Re: snapshot too old, configured by time

From: Kevin Grittner <kgrittn(at)gmail(dot)com>
To: Tom Lane <tgl(at)sss(dot)pgh(dot)pa(dot)us>
Cc: Alvaro Herrera <alvherre(at)2ndquadrant(dot)com>, Michael Paquier <michael(dot)paquier(at)gmail(dot)com>, Thom Brown <thom(at)linux(dot)com>, Robert Haas <robertmhaas(at)gmail(dot)com>, Andres Freund <andres(at)anarazel(dot)de>, Steve Singer <steve(at)ssinger(dot)info>, Kevin Grittner <kgrittn(at)ymail(dot)com>, PostgreSQL-development <pgsql-hackers(at)postgresql(dot)org>
Subject: Re: snapshot too old, configured by time
Date: 2016-03-30 18:12:55
Message-ID: CACjxUsMN+dUMajXER_tX2wxt6CjCR=h=_krweEefU6K7Z3FKkA@mail.gmail.com
Views: Raw Message | Whole Thread | Download mbox | Resend email
Thread:
Lists: pgsql-hackers

On Wed, Mar 30, 2016 at 11:37 AM, Tom Lane <tgl(at)sss(dot)pgh(dot)pa(dot)us> wrote:
> Alvaro Herrera <alvherre(at)2ndquadrant(dot)com> writes:
>> I think a safer proposition would be to replace all current
>> BufferGetPage() calls (there are about 500) by adding the necessary
>> arguments: buffer, snapshot, rel, and an integer "flags". All this
>> without adding the feature. Then a subsequent commit would add the
>> TestForOldSnapshot inside BufferGetPage, *except* when a
>> BUFFER_NO_SNAPSHOT_TEST flag is passed. That way, new code always get
>> the snapshot test by default.
>
> That seems awfully invasive,

That's the argument I made, which Álvaro described as "dismissing"
his suggestion. In this post from October of 2015, I pointed out
that there are 36 calls where we need a snapshot and 450 where we
don't.

http://www.postgresql.org/message-id/56479263.1140984.1444945639606.JavaMail.yahoo@mail.yahoo.com

> not to mention performance-killing if the expectation is that
> most such calls are going to need a snapshot check.

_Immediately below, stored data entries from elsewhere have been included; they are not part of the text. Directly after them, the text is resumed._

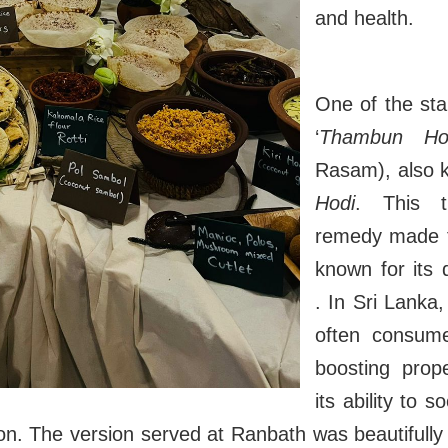
and health.
One of the st
‘
Thambun Ho
Rasam), also
Hodi
. This tr
remedy made f
known for its d
. In Sri Lanka
often consume
boosting proper
its ability to 
ion. The version served at Ranbath was beautifully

This patch is one which has allowed a customer where we could not
meet their performance requirements to pass them. It is the
opposite of performance-killing.

> (Quite aside from the calls themselves, are they all in
> routines that are being passed the right snapshot today?)

I went over that very carefully when the patch was first proposed
in January of 2015, and have kept an eye on things to try to avoid
bit-rot which might introduce new calls which need to be touched.
The customer for which this was initially developed uses a 30 day
test run with very complex production releases driven by a
simulated user load with large numbers of users. EDB has
back-patched it to 9.4 where an earlier version of it is being used
in production by this (large) customer.

> TBH, I think that shoving in something like this at the end of the last
> commitfest would be a bad idea even if there were widespread consensus
> that we wanted the feature ... which I am not sure there is.

I don't recall anyone opposing the feature itself it except you,
and it has had enthusiastic support from many. Before I was made
aware of a relevant isolation tester feature, there were many
objections to my efforts at regression testing, and Álvaro has
argued for touching 450 locations in the code that otherwise don't
need it, just as "reminders" to people to consider whether newly
added calls might need a snapshot, and he doesn't like the new
header dependencies. Simon seemed to want it in 9.5, but that was
clearly premature, IMO.

Characterizing this as being shoved in at the last moment seems
odd, since the big hang-up from the November CF was the testing
methodology in the patch. It has been feature-complete since the
September CF, and modified based on feedback. Granted, some
additional testing in this CF brought up a couple things that merit
a look, but this patch is hardly unique in that regard.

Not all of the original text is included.